Indira Ghandi hade been shot a few weeks earlier and foreigners were advised to leave metropolitan areas. I had taken a ferry from Bombay to Goa, travelling overnight close to the coastline.

The young radical in Missouri, his name could be John but I don’t recall, had spoken about the history of the American working class, an unusual topic for longhaired laidback Westerners in Goa, who rather spoke about the current drug traffics, Indian cops and where to eat the best fried banana pancakes.

AMERICAN WORKING CLASS

”John” was excited about about the history of working class struggles in the USA and seemed to be writing a Marxist thesis, as I remember. I knew some of Marx’s writings and we chatted away at the sunsets, being lost in the Wobblies (IWW), the Swedish-American singer Joe Hill’s union and what victories were important for American workers. He was very well informed.

The cassette tape with John Prine’s great 70s albums Prime Prine and Bruised Orange was welcomed into my home in Uppsala, Sweden, where I had returned in 1985 after a three months journey overland from Greece, Turkey, Iran and Pakistan to India. I liked his folksongs but did not follow him as close as some of Prine’s admirers Bob Dylan and Bruce Springsteen.

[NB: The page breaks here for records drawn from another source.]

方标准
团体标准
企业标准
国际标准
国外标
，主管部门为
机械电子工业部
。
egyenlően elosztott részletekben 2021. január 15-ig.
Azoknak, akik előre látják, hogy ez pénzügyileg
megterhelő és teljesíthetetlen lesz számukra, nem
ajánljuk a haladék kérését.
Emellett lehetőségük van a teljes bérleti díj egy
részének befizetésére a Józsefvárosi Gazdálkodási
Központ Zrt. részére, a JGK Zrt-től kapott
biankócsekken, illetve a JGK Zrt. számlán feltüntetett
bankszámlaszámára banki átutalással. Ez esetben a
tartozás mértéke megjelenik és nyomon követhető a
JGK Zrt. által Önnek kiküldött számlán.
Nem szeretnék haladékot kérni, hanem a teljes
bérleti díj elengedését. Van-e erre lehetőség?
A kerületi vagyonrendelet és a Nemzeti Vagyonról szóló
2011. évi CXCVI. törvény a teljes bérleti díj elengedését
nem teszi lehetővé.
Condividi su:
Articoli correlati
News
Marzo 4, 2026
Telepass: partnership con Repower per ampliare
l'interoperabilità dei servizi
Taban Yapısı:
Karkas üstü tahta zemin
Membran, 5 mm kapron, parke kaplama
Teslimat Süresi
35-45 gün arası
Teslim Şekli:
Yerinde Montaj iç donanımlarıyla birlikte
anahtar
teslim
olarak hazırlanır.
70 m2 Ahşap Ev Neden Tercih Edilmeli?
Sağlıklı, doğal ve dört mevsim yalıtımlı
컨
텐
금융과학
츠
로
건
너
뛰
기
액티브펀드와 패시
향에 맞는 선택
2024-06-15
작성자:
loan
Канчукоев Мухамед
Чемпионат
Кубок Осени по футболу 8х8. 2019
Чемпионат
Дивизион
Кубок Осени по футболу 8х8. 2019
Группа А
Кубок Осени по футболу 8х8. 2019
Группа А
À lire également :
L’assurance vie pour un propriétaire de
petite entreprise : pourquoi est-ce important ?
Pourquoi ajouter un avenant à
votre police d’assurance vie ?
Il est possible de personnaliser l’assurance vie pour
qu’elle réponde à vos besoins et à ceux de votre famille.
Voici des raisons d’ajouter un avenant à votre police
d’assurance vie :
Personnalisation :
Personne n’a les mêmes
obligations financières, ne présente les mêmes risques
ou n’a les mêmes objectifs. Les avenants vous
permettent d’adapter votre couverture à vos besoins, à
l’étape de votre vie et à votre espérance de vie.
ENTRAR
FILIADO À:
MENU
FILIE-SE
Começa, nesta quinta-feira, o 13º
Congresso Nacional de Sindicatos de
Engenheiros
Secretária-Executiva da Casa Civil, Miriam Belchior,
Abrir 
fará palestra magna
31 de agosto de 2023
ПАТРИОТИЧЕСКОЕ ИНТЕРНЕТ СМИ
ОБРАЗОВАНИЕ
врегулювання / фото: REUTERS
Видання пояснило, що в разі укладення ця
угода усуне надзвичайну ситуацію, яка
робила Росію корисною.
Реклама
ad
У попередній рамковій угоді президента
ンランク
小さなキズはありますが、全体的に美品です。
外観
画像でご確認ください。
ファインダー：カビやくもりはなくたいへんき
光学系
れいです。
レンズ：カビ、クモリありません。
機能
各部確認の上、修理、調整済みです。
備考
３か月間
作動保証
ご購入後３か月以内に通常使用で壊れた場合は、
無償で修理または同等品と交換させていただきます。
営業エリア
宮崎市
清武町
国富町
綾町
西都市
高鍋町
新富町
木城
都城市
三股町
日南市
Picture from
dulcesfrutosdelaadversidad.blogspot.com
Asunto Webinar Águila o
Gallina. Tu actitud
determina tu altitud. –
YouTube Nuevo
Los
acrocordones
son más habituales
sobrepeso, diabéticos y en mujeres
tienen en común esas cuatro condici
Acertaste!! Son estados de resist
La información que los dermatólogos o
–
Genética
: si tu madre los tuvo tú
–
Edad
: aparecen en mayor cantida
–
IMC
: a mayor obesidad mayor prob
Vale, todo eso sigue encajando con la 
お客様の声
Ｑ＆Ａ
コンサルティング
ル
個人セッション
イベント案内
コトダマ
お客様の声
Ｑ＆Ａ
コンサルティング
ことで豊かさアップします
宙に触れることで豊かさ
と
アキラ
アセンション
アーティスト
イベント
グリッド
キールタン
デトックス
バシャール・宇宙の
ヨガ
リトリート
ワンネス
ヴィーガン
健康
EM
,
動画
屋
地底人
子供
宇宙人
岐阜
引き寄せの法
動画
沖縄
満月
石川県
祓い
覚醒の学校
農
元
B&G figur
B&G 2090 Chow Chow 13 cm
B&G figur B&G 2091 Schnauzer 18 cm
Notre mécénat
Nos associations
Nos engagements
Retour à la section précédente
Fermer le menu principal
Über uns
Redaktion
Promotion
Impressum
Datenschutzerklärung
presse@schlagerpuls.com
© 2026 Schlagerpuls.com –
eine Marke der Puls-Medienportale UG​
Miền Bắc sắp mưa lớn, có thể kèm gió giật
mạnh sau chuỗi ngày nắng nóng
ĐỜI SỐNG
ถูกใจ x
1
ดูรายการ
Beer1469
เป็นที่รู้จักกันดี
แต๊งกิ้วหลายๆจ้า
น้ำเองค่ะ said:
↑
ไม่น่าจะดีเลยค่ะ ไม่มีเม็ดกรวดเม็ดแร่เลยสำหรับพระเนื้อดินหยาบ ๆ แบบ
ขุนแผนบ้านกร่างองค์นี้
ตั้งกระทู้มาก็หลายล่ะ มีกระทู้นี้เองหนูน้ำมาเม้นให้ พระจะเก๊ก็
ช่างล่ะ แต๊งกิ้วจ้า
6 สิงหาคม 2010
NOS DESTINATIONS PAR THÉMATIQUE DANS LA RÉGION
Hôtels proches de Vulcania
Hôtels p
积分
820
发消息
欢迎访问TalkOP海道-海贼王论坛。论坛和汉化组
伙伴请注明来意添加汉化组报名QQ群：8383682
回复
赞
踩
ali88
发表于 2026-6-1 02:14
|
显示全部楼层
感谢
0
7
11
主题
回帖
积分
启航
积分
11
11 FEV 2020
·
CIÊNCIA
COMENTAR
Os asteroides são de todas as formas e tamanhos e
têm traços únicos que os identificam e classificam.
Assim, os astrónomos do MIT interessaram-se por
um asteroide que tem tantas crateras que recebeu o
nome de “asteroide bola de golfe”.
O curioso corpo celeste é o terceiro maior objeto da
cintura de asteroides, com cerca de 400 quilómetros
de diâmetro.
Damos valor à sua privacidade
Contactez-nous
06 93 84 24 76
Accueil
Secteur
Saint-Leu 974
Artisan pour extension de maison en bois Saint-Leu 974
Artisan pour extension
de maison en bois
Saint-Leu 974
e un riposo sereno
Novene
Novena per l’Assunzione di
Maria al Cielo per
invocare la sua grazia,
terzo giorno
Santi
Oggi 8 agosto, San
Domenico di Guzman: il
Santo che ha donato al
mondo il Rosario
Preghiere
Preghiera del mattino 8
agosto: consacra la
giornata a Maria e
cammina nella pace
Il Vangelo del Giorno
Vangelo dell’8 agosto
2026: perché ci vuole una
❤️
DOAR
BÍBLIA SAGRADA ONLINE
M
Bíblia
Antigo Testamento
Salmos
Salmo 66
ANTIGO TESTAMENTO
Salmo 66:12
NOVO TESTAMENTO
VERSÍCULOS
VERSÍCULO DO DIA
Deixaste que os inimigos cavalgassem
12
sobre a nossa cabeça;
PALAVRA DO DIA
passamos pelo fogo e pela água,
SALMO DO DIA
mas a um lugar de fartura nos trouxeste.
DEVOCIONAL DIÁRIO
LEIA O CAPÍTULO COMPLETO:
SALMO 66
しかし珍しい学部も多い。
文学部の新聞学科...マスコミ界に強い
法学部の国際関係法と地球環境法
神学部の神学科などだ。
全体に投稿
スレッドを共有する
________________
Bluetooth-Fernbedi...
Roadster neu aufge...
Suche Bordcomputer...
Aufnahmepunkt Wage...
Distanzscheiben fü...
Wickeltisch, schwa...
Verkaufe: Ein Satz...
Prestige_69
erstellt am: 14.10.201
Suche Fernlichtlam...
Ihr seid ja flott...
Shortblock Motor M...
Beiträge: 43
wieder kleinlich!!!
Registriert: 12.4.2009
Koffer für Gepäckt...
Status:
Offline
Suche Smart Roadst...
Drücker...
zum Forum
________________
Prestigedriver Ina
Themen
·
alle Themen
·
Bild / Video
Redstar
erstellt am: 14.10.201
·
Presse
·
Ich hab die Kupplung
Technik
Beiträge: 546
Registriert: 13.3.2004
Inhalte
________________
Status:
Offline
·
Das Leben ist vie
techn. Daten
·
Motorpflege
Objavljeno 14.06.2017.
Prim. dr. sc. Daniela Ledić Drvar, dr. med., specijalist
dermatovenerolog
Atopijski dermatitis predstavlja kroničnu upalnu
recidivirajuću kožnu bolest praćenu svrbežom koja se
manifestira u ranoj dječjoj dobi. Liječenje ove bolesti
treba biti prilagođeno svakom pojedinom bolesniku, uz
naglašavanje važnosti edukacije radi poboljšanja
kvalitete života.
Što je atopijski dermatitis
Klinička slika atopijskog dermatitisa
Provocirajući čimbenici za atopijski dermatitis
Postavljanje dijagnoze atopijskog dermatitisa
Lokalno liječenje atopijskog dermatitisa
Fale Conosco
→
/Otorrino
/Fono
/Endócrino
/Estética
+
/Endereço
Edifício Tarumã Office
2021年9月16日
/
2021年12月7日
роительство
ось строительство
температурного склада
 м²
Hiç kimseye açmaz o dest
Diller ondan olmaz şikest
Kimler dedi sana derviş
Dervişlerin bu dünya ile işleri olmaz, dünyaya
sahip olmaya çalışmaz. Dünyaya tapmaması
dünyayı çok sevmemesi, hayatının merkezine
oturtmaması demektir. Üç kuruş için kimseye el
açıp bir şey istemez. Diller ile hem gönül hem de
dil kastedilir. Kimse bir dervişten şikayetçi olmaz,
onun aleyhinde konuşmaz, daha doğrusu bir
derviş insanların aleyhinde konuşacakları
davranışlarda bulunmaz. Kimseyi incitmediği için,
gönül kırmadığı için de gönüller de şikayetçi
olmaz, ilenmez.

John Prine’s songs about working people fit well with our discussions, as well as Woody Guthrie’s earlier songs. I had read Guthrie’s autobiography Bound for Glory (and watched the film version but disappointed by Robert Redford) and loved the stories of freight train rides into the the Midwest and to California during the Dust Bowl years. As a rolemodel for the very young Bob Dylan, Guthrie was inevitable for a Dylan fan like me.

With singers like Guthrie and Joe Hill I got to understand more about the American left. I had met American Marxists-Humanists in New York and Trotskyists in Detroit in 1979. The Danish editor and historian Lars Hedegaard had much longer contacts with American Trotskyism he told in this interview 2019.

My interest and activism in anarcho-syndicalism lead me to American libertarian leftist leaders from the early 1900s like Emma Goldman and Alexander Berkman. Their books is translated into Swedish and published by the Swedish anarcho-syndikalist union SAC:s printing house Federativs förlag. Woody Guthrie was in this movement, and with the Beatniks in 1940s – 50s and then Bob Dylan, there are undercurrents of a certain anti-authoritarian left in the US.

CULTURAL LEFT ELITE

This left could either be a part of the people, like Woody Guthrie, or stray away into its own elitist stance, like the cultural left around the Democrats of today. The socialist philosopher Richard Rorty warned in an interview I did with him in 2001 for the neglience of the workers by the cultural left.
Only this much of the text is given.